WHAT YOU WILL DO:
Your result should be the lines holding the word "cabin", copied from the entries below.

MATERIAL SHOWN:
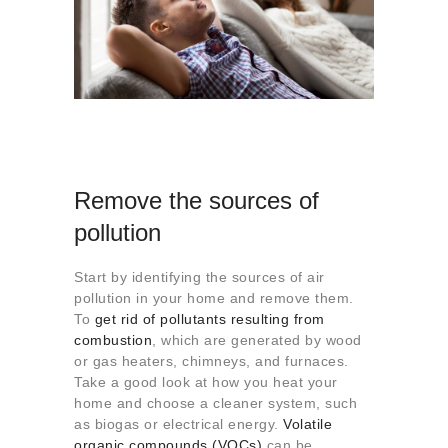
Remove the sources of
pollution
Start by identifying the sources of air
pollution in your home and remove them.
To
get rid of pollutants resulting from
combustion
, which are generated by wood
or gas heaters, chimneys, and furnaces.
Take a good look at how you heat your
home and choose a cleaner system, such
as biogas or electrical energy.
Volatile
organic compounds (VOCs)
can be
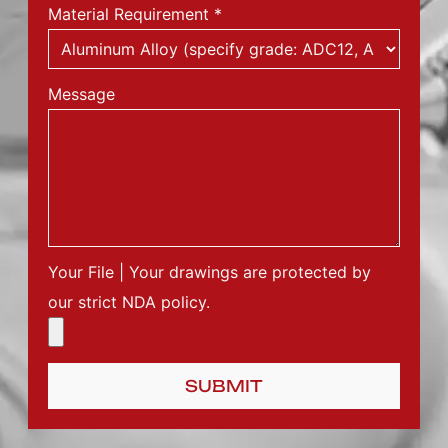
Material Requirement
*
Message
Your File | Your drawings are protected by
our strict NDA policy.
SUBMIT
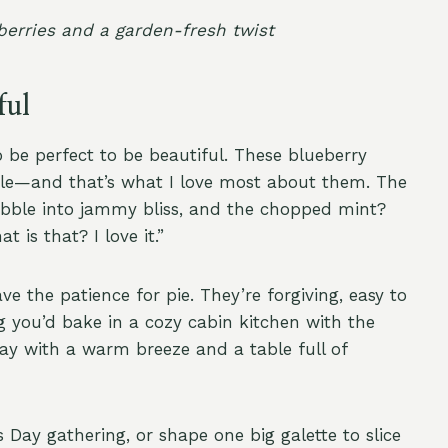
 berries and a garden-fresh twist
ful
o be perfect to be beautiful. These blueberry
mple—and that’s what I love most about them. The
bubble into jammy bliss, and the chopped mint?
t is that? I love it.”
ve the patience for pie. They’re forgiving, easy to
 you’d bake in a cozy cabin kitchen with the
ay with a warm breeze and a table full of
Day gathering, or shape one big galette to slice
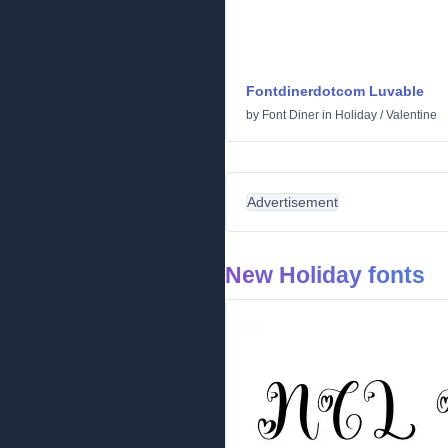
Fontdinerdotcom Luvable
by
Font Diner
in
Holiday
/
Valentine
Advertisement
New Holiday fonts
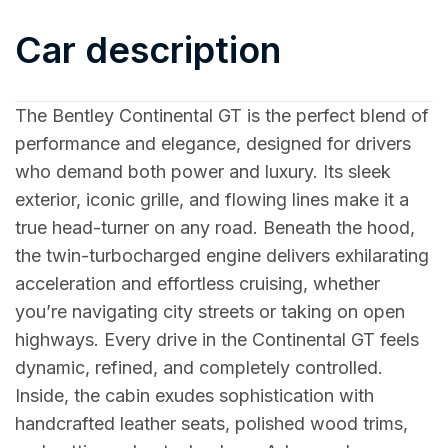
Car description
The Bentley Continental GT is the perfect blend of
performance and elegance, designed for drivers
who demand both power and luxury. Its sleek
exterior, iconic grille, and flowing lines make it a
true head-turner on any road. Beneath the hood,
the twin-turbocharged engine delivers exhilarating
acceleration and effortless cruising, whether
you’re navigating city streets or taking on open
highways. Every drive in the Continental GT feels
dynamic, refined, and completely controlled.
Inside, the cabin exudes sophistication with
handcrafted leather seats, polished wood trims,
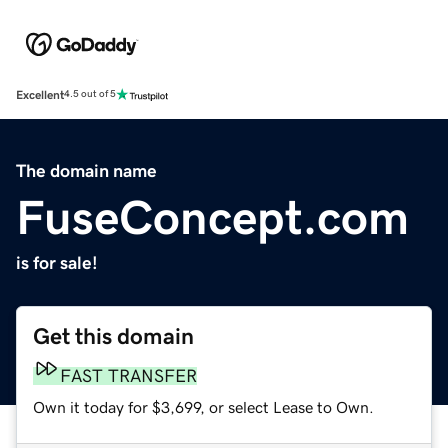
Excellent
4.5 out of 5
The domain name
FuseConcept.com
is for sale!
Get this domain
FAST TRANSFER
Own it today for $3,699, or select Lease to Own.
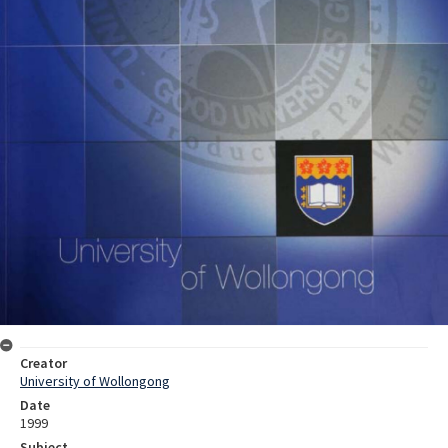
Creator
University of Wollongong
Date
1999
Subject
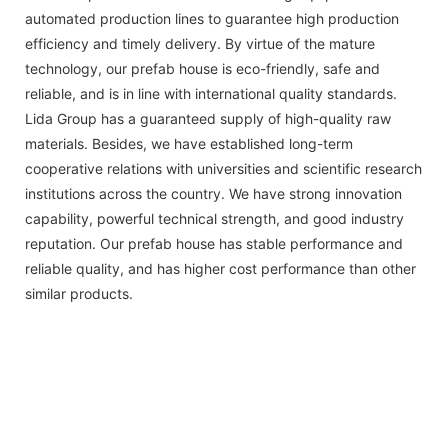
automated production lines to guarantee high production
efficiency and timely delivery. By virtue of the mature
technology, our prefab house is eco-friendly, safe and
reliable, and is in line with international quality standards.
Lida Group has a guaranteed supply of high-quality raw
materials. Besides, we have established long-term
cooperative relations with universities and scientific research
institutions across the country. We have strong innovation
capability, powerful technical strength, and good industry
reputation. Our prefab house has stable performance and
reliable quality, and has higher cost performance than other
similar products.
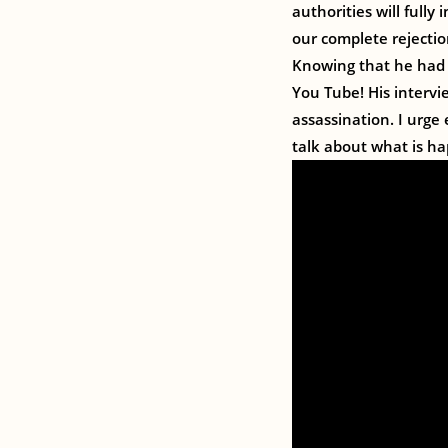
authorities will fully
our complete rejection
Knowing that he had 
You Tube! His intervi
assassination. I urge
talk about what is h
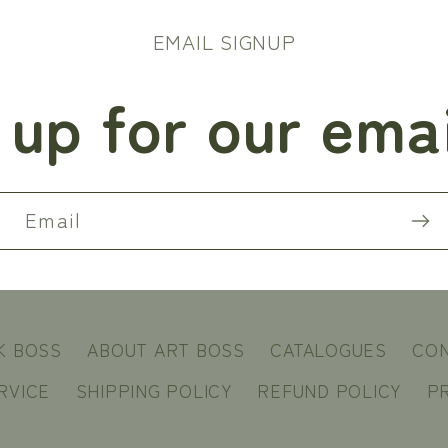
EMAIL SIGNUP
 up for our email
Email
K BOSS
ABOUT ART BOSS
CATALOGUES
CO
RVICE
SHIPPING POLICY
REFUND POLICY
PR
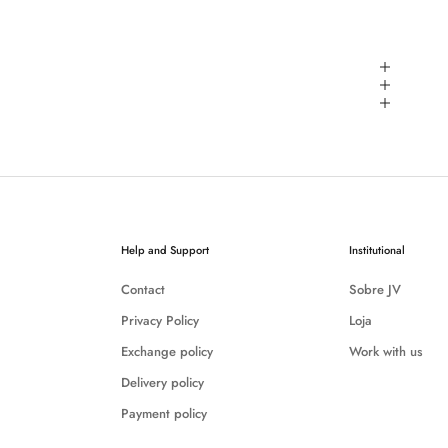
Help and Support
Institutional
Contact
Sobre JV
Privacy Policy
Loja
Exchange policy
Work with us
Delivery policy
Payment policy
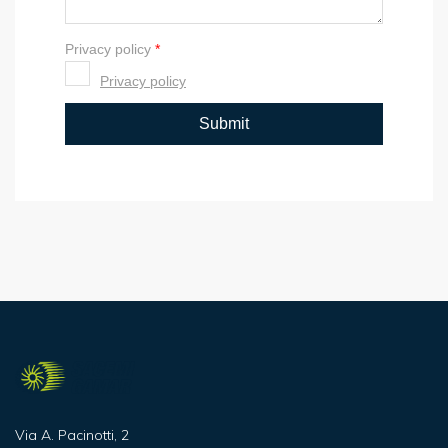
Via A. Pacinotti, 2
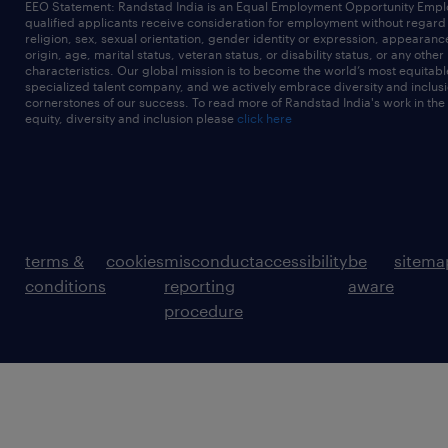
EEO Statement: Randstad India is an Equal Employment Opportunity Emplo
qualified applicants receive consideration for employment without regard t
religion, sex, sexual orientation, gender identity or expression, appearanc
origin, age, marital status, veteran status, or disability status, or any other
characteristics. Our global mission is to become the world’s most equitab
specialized talent company, and we actively embrace diversity and inclusi
cornerstones of our success. To read more of Randstad India's work in the
equity, diversity and inclusion please
click here
terms &
cookies
misconduct
accessibility
be
sitema
conditions
reporting
aware
procedure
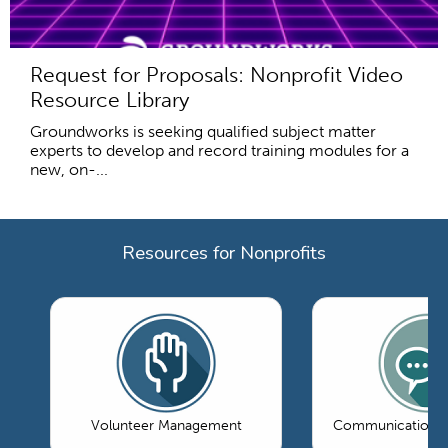
Request for Proposals: Nonprofit Video
Resource Library
Groundworks is seeking qualified subject matter
experts to develop and record training modules for a
new, on-...
Resources for Nonprofits
Volunteer Management
Communications 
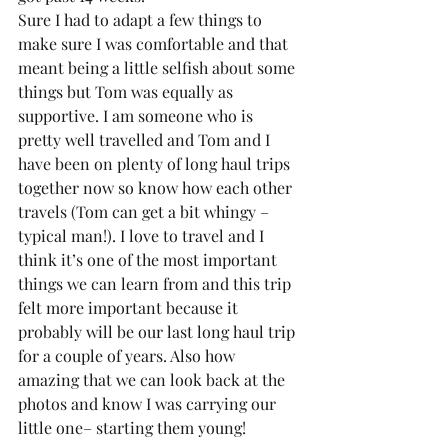
Sure I had to adapt a few things to 
make sure I was comfortable and that 
meant being a little selfish about some 
things but Tom was equally as 
supportive. I am someone who is 
pretty well travelled and Tom and I 
have been on plenty of long haul trips 
together now so know how each other 
travels (Tom can get a bit whingy – 
typical man!). I love to travel and I 
think it’s one of the most important 
things we can learn from and this trip 
felt more important because it 
probably will be our last long haul trip 
for a couple of years. Also how 
amazing that we can look back at the 
photos and know I was carrying our 
little one– starting them young!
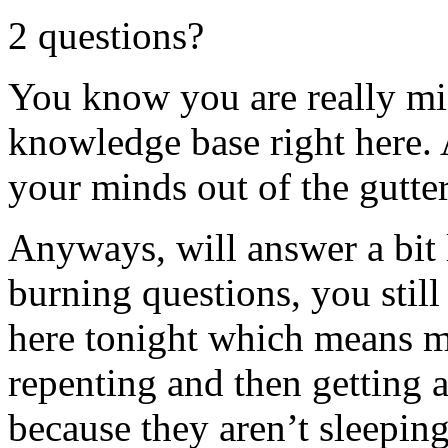
2 questions?
You know you are really mi
knowledge base right here. 
your minds out of the gutter
Anyways, will answer a bit 
burning questions, you still
here tonight which means 
repenting and then getting 
because they aren’t sleepi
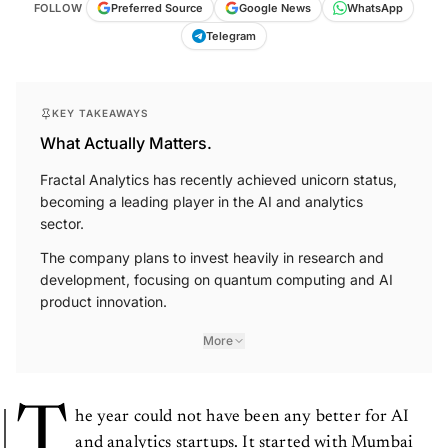
FOLLOW
Preferred Source
Google News
WhatsApp
Telegram
KEY TAKEAWAYS
What Actually Matters.
Fractal Analytics has recently achieved unicorn status,
becoming a leading player in the AI and analytics
sector.
The company plans to invest heavily in research and
development, focusing on quantum computing and AI
product innovation.
More
T
he year could not have been any better for AI
and analytics startups. It started with Mumbai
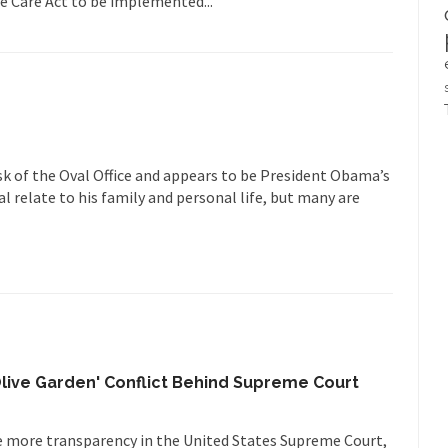
e Care Act to be implemented...
sk of the Oval Office and appears to be President Obama’s
l relate to his family and personal life, but many are
Olive Garden' Conflict Behind Supreme Court
 more transparency in the United States Supreme Court,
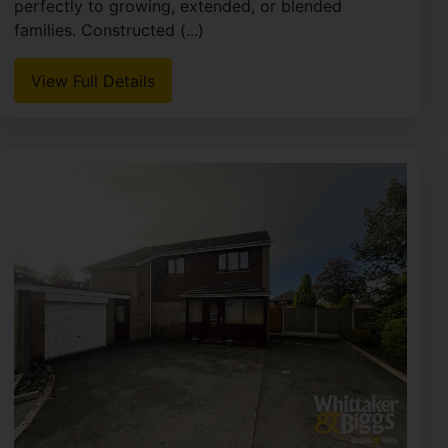
perfectly to growing, extended, or blended
families. Constructed (...)
View Full Details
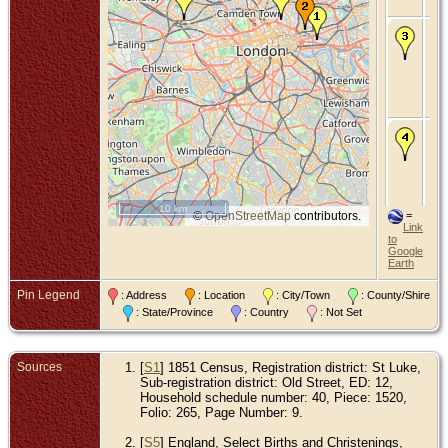
Mi
De
Be
Oc
192
Wil
Mid
En
Ma
Be
an
187
Isl
Mid
En
10 km
©
OpenStreetMap
contributors.
=
Link
to
Google
Earth
Pin Legend
: Address
: Location
: City/Town
: County/Shire
: State/Province
: Country
: Not Set
Sources
[
S1
] 1851 Census, Registration district: St Luke,
Sub-registration district: Old Street, ED: 12,
Household schedule number: 40, Piece: 1520,
Folio: 265, Page Number: 9.
[
S5
] England, Select Births and Christenings,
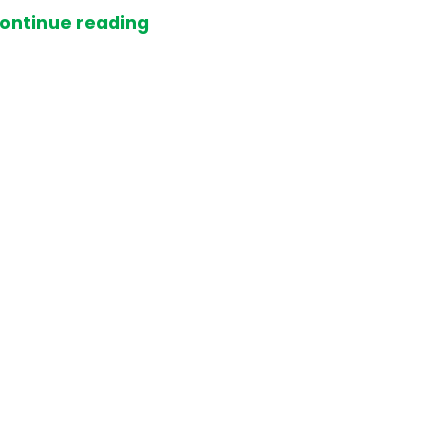
ontinue reading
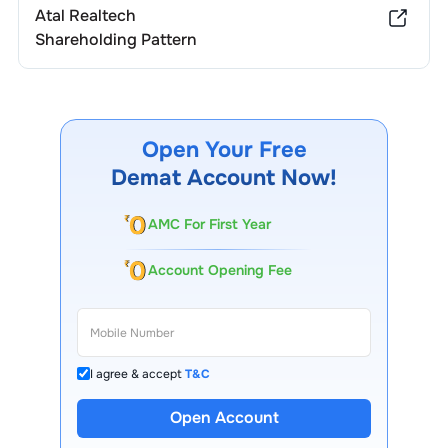
Atal Realtech
Shareholding Pattern
Open Your Free
Demat Account Now!
AMC For First Year
Account Opening Fee
I agree & accept
T&C
Open Account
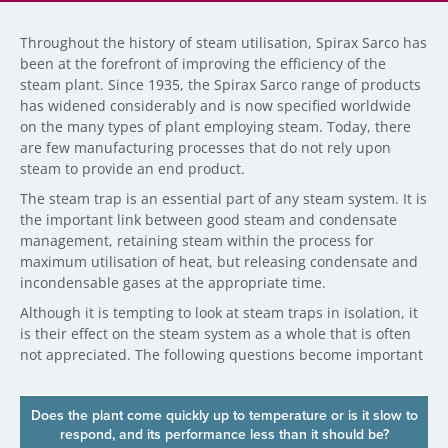
Throughout the history of steam utilisation, Spirax Sarco has
been at the forefront of improving the efficiency of the
steam plant. Since 1935, the Spirax Sarco range of products
has widened considerably and is now specified worldwide
on the many types of plant employing steam. Today, there
are few manufacturing processes that do not rely upon
steam to provide an end product.
The steam trap is an essential part of any steam system. It is
the important link between good steam and condensate
management, retaining steam within the process for
maximum utilisation of heat, but releasing condensate and
incondensable gases at the appropriate time.
Although it is tempting to look at steam traps in isolation, it
is their effect on the steam system as a whole that is often
not appreciated. The following questions become important
Does the plant come quickly up to temperature or is it slow to
respond, and its performance less than it should be?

WRITTEN RESPONSE:
 you’d bake in a cozy cabin kitchen with the
Inside, the cabin exudes sophistication with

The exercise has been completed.